One morning last week, on the home-bound Presidential Special, tired, baggy-eyed Charlie Ross, press secretary to Harry Truman, ambled into the reporters’ work car. Said Ross: “Good speech coming up at Clarksburg; it’ll make a good story.” Then he put down a sheaf of papers and said casually that here was a White House statement.
The newsmen scanned the executive order on reserve units of the armed forces. When they got to the phrase “proceed without delay … to organize … all reserve components,” they rushed to their typewriters. At first glance, it looked like an urgent mobilization.
It was nothing of the sort, but by the time Charlie Ross got it explained, precious time had gone by—and the reporters were scrambling to cover the Clarksburg, W.Va. speech. Without warning to the pressmen, the President had stepped off the rear platform to say his piece, and the loudspeakers in the train had not caught a word. To make matters worse, the press services could not get stories of the speech off the train for 45 minutes.
News on the Run. There were few such snafus aboard the campaign specials that roamed the U.S. last week. But even without them, the specials were no gravy trains to the working press. Though both the Dewey and Truman trains carried loudspeakers, the reporters had to hop off for platform speeches if they wanted to size up crowds. And they heard so many speeches that they began to sound like broken records. Stories were written in a hurry, lest they miss the telegraph operator at the station stop. At some points, Western Union stationed runners along the track, to catch weighted envelopes of copy tossed from the moving train.

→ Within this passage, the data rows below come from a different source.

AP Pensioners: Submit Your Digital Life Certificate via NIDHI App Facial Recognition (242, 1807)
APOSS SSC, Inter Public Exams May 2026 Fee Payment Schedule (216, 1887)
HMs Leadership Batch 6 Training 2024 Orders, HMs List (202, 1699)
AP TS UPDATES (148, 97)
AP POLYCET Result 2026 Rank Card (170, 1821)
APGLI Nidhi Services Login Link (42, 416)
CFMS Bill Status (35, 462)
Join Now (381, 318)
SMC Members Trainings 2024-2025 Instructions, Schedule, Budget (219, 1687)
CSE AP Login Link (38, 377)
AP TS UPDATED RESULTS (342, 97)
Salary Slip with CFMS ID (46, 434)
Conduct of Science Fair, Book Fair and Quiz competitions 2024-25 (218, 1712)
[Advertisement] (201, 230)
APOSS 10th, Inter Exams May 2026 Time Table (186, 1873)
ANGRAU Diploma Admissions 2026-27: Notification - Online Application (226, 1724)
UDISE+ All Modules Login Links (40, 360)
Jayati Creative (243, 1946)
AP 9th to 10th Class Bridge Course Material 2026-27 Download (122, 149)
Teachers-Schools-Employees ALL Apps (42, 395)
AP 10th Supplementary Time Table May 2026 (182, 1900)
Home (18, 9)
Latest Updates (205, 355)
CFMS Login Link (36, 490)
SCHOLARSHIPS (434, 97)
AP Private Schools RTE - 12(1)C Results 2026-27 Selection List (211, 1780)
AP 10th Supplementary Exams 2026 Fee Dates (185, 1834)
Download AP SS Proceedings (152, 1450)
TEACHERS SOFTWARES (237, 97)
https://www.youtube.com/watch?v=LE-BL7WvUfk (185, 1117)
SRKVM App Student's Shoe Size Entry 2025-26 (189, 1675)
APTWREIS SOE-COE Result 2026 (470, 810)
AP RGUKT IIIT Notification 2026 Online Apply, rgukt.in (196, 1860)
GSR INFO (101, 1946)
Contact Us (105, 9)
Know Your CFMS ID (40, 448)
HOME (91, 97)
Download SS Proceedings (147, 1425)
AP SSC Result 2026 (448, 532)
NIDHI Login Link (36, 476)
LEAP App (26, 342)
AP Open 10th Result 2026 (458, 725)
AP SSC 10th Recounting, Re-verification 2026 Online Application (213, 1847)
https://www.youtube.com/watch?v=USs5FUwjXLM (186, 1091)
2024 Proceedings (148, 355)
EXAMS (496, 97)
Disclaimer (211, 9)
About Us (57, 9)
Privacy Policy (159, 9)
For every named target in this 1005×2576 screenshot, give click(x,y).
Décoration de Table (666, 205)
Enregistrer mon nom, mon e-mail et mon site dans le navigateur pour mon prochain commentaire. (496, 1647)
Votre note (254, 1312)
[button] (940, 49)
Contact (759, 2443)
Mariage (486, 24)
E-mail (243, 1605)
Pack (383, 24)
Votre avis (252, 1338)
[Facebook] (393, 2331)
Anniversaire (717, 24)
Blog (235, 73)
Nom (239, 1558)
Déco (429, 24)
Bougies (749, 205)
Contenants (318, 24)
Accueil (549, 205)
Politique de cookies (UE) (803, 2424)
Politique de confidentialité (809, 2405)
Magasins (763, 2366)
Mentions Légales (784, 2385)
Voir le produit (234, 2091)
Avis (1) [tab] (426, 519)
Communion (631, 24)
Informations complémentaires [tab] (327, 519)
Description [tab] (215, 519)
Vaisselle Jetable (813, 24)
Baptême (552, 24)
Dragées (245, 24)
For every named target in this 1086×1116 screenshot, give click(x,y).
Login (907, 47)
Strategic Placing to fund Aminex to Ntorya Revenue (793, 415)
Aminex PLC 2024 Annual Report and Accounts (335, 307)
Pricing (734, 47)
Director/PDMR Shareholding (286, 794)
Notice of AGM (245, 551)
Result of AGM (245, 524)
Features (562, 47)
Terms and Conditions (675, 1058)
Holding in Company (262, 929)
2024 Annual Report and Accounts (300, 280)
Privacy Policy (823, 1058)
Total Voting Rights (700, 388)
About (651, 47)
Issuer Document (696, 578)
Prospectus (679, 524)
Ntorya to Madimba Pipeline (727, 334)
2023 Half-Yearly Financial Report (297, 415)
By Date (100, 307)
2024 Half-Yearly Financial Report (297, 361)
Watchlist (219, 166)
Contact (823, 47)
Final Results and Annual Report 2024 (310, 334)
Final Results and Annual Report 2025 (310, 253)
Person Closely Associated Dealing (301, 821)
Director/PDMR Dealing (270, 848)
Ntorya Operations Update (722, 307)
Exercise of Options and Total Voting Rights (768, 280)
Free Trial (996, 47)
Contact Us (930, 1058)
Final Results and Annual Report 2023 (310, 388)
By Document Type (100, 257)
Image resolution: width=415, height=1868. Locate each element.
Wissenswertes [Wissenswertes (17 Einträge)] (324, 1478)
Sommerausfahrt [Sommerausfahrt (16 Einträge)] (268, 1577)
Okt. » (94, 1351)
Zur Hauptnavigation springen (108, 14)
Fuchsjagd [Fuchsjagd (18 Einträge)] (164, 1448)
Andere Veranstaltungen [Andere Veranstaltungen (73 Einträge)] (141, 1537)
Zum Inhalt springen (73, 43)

At night, behind screaming sirens, the press parties were hustled to hotels. They jostled for a chance at a shower bath, grabbed drinks and dinner before covering the evening show. They were earning their money and probably their king-sized expense accounts—although most would have been working just as hard at home. But if the 1948 trains were the last of their kind, to be outmoded in 1952 by television, that would be all right with a good many reporters.
Beefs & Boredom. The Truman special, the newsmen generally agreed, was badly run. Texts of the nightly speeches were handed out at the last minute. Moreover, in spite of all the rushing, the news was so thin that some of the 41 newsmen aboard had been told by their offices to keep it brief. The total daily file off the train was down to 75,000 words, only half the “copy drop” from Tom Dewey’s train. Between stops, the reporters never visited Mr. Truman in his armored car, the Ferdinand Magellan. He had not wandered up their way since an earlier trip, when a LIFE photographer had snapped him by surprise as he looked in on a poker game.
Sometimes reporters could not even pass the time drinking, thanks to Hearst’s smart-aleck Columnist George Dixon. He had printed a giggly prediction that the Truman train would ignore local liquor laws. After that, for several dreadful days, the bar had been locked up in dry states.
Switches & Whistles. Though many in the 80-man Dewey press corps did not yet really like the candidate, they had to admire his streamlined press relations. The text of each night’s speech was Mimeographed by the morning before; coffee and beef sandwiches were at hand in every press workroom along the way. Press Secretary James C. Hagerty’s motto was “Make it as easy as possible for them to get what they want—and don’t lie.”
To relieve the boredom, reporters turned to inventing cynical little ditties. The best the Dewey press corps could work up was a feeble jingle about “Unity plus Dewnity.” The boys with Truman were more inspired; they hit their peak with a parody of I’m Looking Over a Four Leaf Clover:
I’m, looking over a well-warmed-over Dewey from ’44;
One for the money and two for the show; Halleck was promised but Warren will go.
No use complainin’; I’m still maintainin’; we’ll get what we had before:
Harry or Dewey, the same old hooey, again and again and more.